Spannend war, wie sehr unser Gespräch immer wieder die Ebenen der Arbeit, der Wirtschaft, der (digitalen) Lebensführung und der Politik miteinander verband, und vielleicht drückt sich darin schon eine wesentlich neue Qualität aus. Diese Ebenen waren ja auch früher verwoben, aber heute ist diese Verwobenheit sichtbarer geworden, während wir alle aber nicht im gleichen Maße mehr Experten geworden sind für die unterschiedlichen Felder.
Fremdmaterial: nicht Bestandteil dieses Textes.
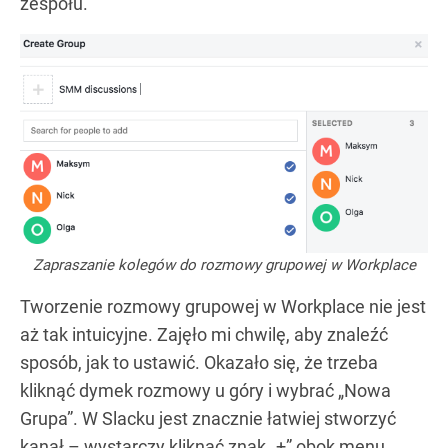
zespołu.
Zapraszanie kolegów do rozmowy grupowej w Workplace
Tworzenie rozmowy grupowej w Workplace nie jest
aż tak intuicyjne. Zajęło mi chwilę, aby znaleźć
sposób, jak to ustawić. Okazało się, że trzeba
kliknąć dymek rozmowy u góry i wybrać „Nowa
Grupa”. W Slacku jest znacznie łatwiej stworzyć
kanał – wystarczy kliknąć znak „+” obok menu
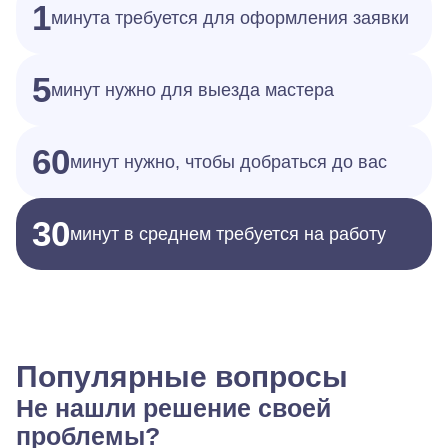
1
минута требуется для оформления заявки
5
минут нужно для выезда мастера
60
минут нужно, чтобы добраться до вас
30
минут в среднем требуется на работу
Популярные вопросы
Не нашли решение своей
проблемы?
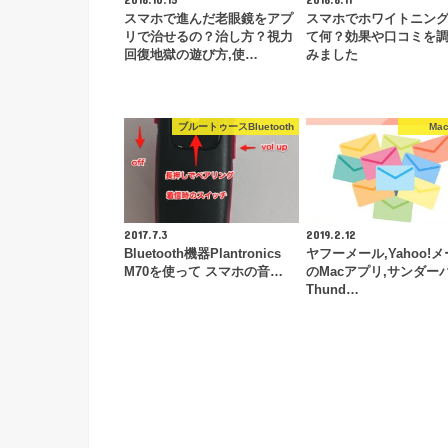
スマホで進んだ老眼鏡をアプ
スマホでホワイトニング
リで治せるの？治し方？視力
て何？効果や口コミを
回復地獄の遊び方,使…
みました
ブルートゥースBluetooth
Ma
2017.7.3
2019.2.12
Bluetooth機器Plantronics
ヤフーメール,Yahoo!
M70を使って スマホの音…
のMacアプリ,サンダー
Thund…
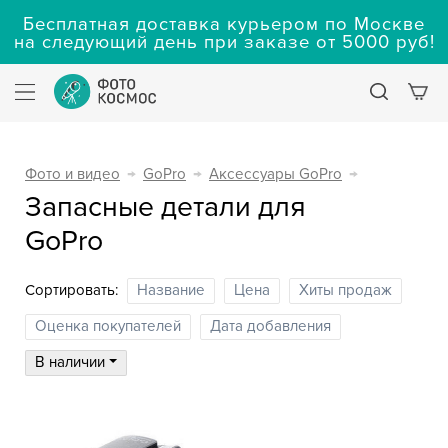
Бесплатная доставка курьером по Москве
на следующий день при заказе от 5000 руб!
Фото и видео
→
GoPro
→
Аксессуары GoPro
→
Запасные детали для
GoPro
Сортировать:
Название
Цена
Хиты продаж
Оценка покупателей
Дата добавления
В наличии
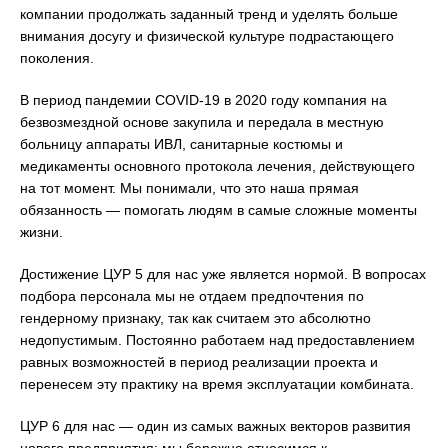
компании продолжать заданный тренд и уделять больше
внимания досугу и физической культуре подрастающего
поколения.
В период пандемии COVID-19 в 2020 году компания на
безвозмездной основе закупила и передала в местную
больницу аппараты ИВЛ, санитарные костюмы и
медикаменты основного протокола лечения, действующего
на тот момент. Мы понимали, что это наша прямая
обязанность — помогать людям в самые сложные моменты
жизни.
Достижение ЦУР 5 для нас уже является нормой. В вопросах
подбора персонала мы не отдаем предпочтения по
гендерному признаку, так как считаем это абсолютно
недопустимым. Постоянно работаем над предоставлением
равных возможностей в период реализации проекта и
перенесем эту практику на время эксплуатации комбината.
ЦУР 6 для нас — один из самых важных векторов развития
нового предприятия: мы бережно относимся к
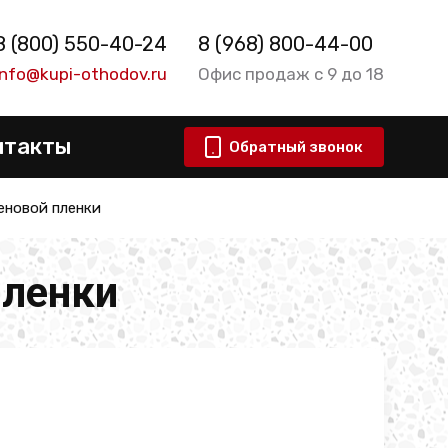
8 (800) 550-40-24
8 (968) 800-44-00
info@kupi-othodov.ru
Офис продаж с 9 до 18
нтакты
Обратный звонок
еновой пленки
пленки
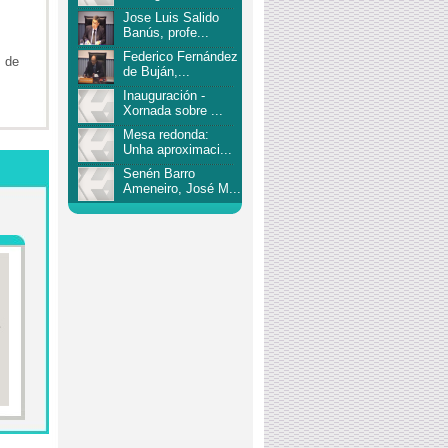
Jose Luis Salido
Banús, profe...
Federico Fernández
e de
de Buján,...
Inauguración -
Xornada sobre ...
Mesa redonda:
Unha aproximaci...
Senén Barro
Ameneiro, José M...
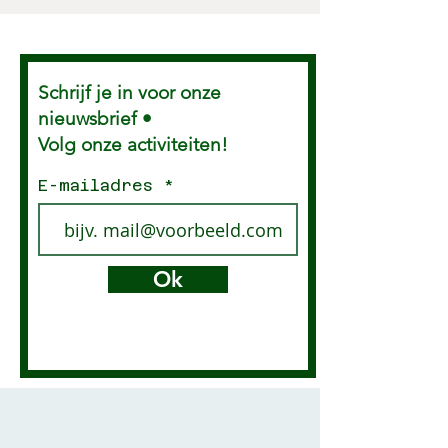
Schrijf je in voor onze
nieuwsbrief •
Volg onze activiteiten!
E-mailadres
Ok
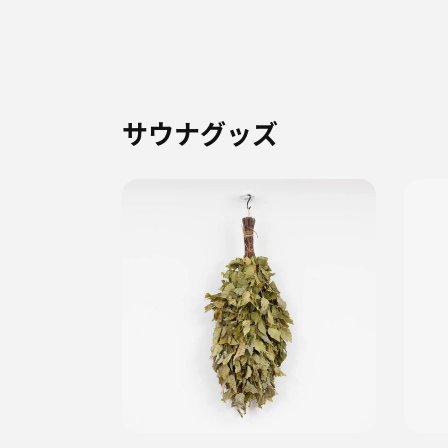
サウナグッズ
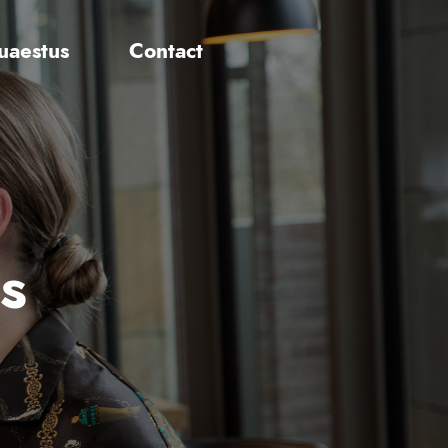
uaestus
Contact
s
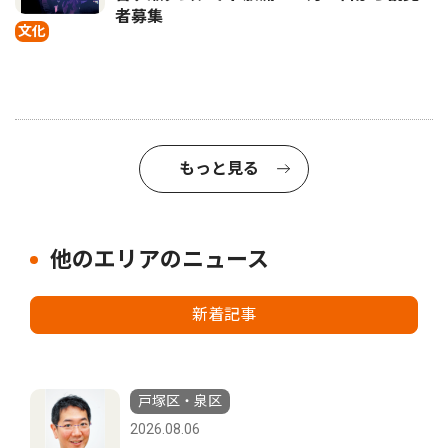
者募集
文化
もっと見る
他のエリアのニュース
新着記事
戸塚区・泉区
2026.08.06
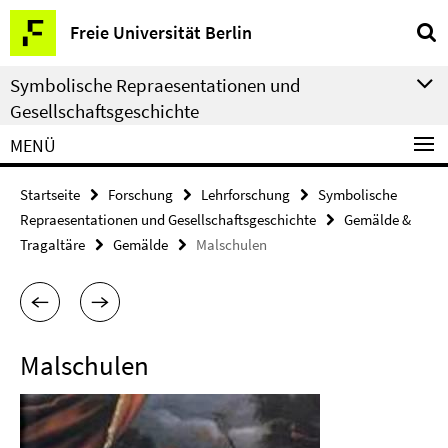
Springe
Service-
Freie Universität Berlin
direkt
Navigation
zu
Symbolische Repraesentationen und
Inhalt
Gesellschaftsgeschichte
MENÜ
Startseite
Forschung
Lehrforschung
Symbolische
Repraesentationen und Gesellschaftsgeschichte
Gemälde &
Tragaltäre
Gemälde
Malschulen
Malschulen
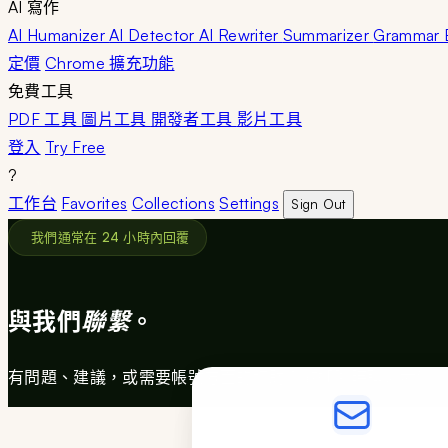
AI 寫作
AI Humanizer
AI Detector
AI Rewriter
Summarizer
Grammar
定價
Chrome 擴充功能
免費工具
PDF 工具
圖片工具
開發者工具
影片工具
登入
Try Free
?
工作台
Favorites
Collections
Settings
Sign Out
我們通常在 24 小時內回覆
與我們
聯繫
。
有問題、建議，或需要帳號方面的協助？歡迎隨時聯繫我們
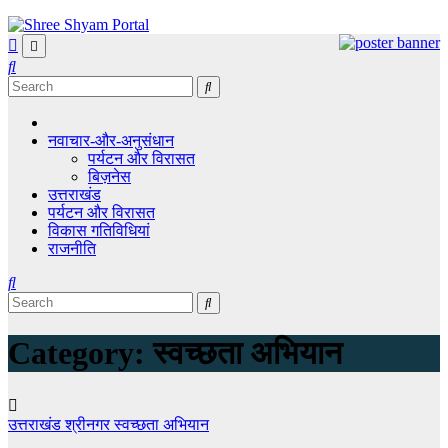
Skip
to
content
नवाचार-और-अनुसंधान
पर्यटन और विरासत
बिज़नेस
उत्तराखंड
पर्यटन और विरासत
विकास गतिविधियां
राजनीति
Category:
स्वच्छता अभियान
उत्तराखंड
श्रीनगर
स्वच्छता अभियान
Dass heute die Maximen und Formen der Warenförmigkeit und des Marketings nicht mehr nur Wirtschaft, sondern eben auch Politik und private Lebensführung durchziehen ist eine Binse. Ich würde behaupten, dass es andersherum genauso ist. Auch Ansprüche der privaten Lebensführung (Wunsch nach Sinn, Vereinbarkeit, Gestaltbarkeit) werden an Politik und Wirtschaft herangetragen, genauso wie Fragen der Lebensführung oder des Wirtschaftens heute hochpolitisch (quasi-moralisch) erscheinen.

Nun gab es es so viele weitere Aspekte, die an dieser Stelle zu weit führen würden (Zeit, Pluralität, Überfluss, Wahrheit, ...), dass ich nur noch auf einen Beitrag verweisen möchte, auf den ich nach unserem Gespräch im New Yorker gestoßen bin. Der Artikel “The Art of Decision Making” dreht sich ganz um das Thema Entscheidungen und Entscheidungsfindung. Das Thema Entscheidungen wird im Zusammenhang mit Komplexität immer ins Feld geführt, und so war es natürlich auch gestern Abend. Ich beschäftige mich auch schon länger damit, finde aber viele neue Erkenntnisse™ insbesondere der Verhaltenspsychologie, die dann jeweils in mitreißende TED Talks gegossen werden, oft platt oder irreführend. Daher war ich besonders froh über den Artikel im New Yorker. Es ist ein längeres Stück (auf Englisch), das sich aber absolut lohnt. Besonders spannend fand ich die Gedanken Agnes Callards ("Aspiration: The Agency of Becoming") in der zweiten Hälfte des Artikels. Sie beschreibt, wie wir, wenn wir uns beispielsweise entscheiden ein Kind zu bekommen oder einen neuen Beruf zu ergreifen, die neuen Werte, die mit der neuen Lebenssituation verbunden sind, innerlich anprobieren wie neue Kleider und uns in einem langsamen Prozess sukzessive in ein neues Selbst verwandeln. Entscheidungs- und Transformationsprozess erscheinen hier viel stärker miteinander verwoben, als dies im allgemeinen Diskurs der Fall ist und so erlebe ich es tatsächlich auch in Coaching-/Beratungsprozessen und in der Organisationsentwicklung.